Freeze Out Definition and Legal Meaning

On this page, you'll find the legal definition and meaning of Freeze Out, written in plain English, along with examples of how it is used.

What is Freeze Out?

When shareholders with a large number of shares deny the rights of shareholders with smaller numbers of shares.

History and Meaning of Freeze Out

Freeze out is a legal term that refers to a situation where majority shareholders use their power to limit or completely eliminate the rights of minority shareholders.

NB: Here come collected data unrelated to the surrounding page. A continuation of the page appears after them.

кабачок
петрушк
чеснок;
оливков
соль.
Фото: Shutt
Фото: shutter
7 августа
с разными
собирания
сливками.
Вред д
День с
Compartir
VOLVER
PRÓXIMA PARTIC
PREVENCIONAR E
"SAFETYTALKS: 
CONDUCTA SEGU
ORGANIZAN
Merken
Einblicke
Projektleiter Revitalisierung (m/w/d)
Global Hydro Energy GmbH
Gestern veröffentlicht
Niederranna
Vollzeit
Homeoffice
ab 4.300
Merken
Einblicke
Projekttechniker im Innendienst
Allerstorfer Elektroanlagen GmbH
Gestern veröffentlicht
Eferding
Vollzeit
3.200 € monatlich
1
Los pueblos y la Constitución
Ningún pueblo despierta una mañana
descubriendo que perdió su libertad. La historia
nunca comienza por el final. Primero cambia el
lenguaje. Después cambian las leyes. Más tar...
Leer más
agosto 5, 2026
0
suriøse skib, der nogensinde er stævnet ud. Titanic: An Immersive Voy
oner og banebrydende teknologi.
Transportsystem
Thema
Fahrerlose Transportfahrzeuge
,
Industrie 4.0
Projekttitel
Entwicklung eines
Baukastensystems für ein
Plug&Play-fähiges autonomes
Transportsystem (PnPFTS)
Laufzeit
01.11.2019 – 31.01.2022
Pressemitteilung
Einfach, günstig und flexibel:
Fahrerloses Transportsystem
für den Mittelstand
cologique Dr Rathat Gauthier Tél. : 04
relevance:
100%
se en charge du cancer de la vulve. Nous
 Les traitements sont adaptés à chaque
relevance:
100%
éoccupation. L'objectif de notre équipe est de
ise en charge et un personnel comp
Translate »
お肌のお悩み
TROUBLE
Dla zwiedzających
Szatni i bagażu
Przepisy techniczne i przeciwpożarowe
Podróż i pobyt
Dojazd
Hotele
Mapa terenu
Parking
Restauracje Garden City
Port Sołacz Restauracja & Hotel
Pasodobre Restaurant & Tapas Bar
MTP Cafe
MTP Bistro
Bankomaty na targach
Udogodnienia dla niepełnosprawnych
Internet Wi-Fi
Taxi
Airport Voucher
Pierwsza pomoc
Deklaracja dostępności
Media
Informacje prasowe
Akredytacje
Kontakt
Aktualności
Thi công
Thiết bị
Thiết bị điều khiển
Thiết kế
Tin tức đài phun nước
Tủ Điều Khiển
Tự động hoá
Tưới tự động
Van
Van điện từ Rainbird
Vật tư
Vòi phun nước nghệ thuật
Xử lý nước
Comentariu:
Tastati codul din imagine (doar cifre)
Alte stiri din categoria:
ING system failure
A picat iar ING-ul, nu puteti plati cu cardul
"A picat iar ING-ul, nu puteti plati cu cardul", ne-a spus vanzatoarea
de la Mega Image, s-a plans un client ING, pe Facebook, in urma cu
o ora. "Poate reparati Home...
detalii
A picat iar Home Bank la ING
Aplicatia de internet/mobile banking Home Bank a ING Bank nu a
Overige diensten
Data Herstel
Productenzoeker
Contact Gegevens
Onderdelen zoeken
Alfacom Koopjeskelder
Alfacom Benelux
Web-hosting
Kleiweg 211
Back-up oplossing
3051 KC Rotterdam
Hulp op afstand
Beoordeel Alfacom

The term originated in the 19th century and was first used in the context of corporations, where large shareholders would freeze out smaller ones by denying them access to information, dividends or board membership.

Examples of Freeze Out

Here are some examples of freeze out in different contexts:

  • In a company where one shareholder owns 60% of the shares, they can freeze out the other shareholders by voting in all board members and making all the decisions.

  • In a merger or acquisition, the acquiring company can freeze out the minority shareholders of the target company by not offering them the same terms as the majority shareholders.

  • In a partnership, one partner can freeze out the others by making all the decisions and not sharing profits equally.

Legal Terms Similar to Freeze Out

Some related legal terms to freeze out include:

  • Squeeze-out: A situation in which a majority shareholder forces the minority shareholders to sell their shares to them at a price set by the majority shareholder.

  • Shot-gun clause: A provision in a partnership or shareholder agreement that allows one partner or shareholder to offer a price for the other partner's or shareholder's stake in the business. The other partner must either accept the offer or buy out the first partner at the same price.

  • Oppression: A situation in which a shareholder or a director of a company engages in conduct that is oppressive, unfairly prejudicial, or discriminatory to another shareholder or to the company itself.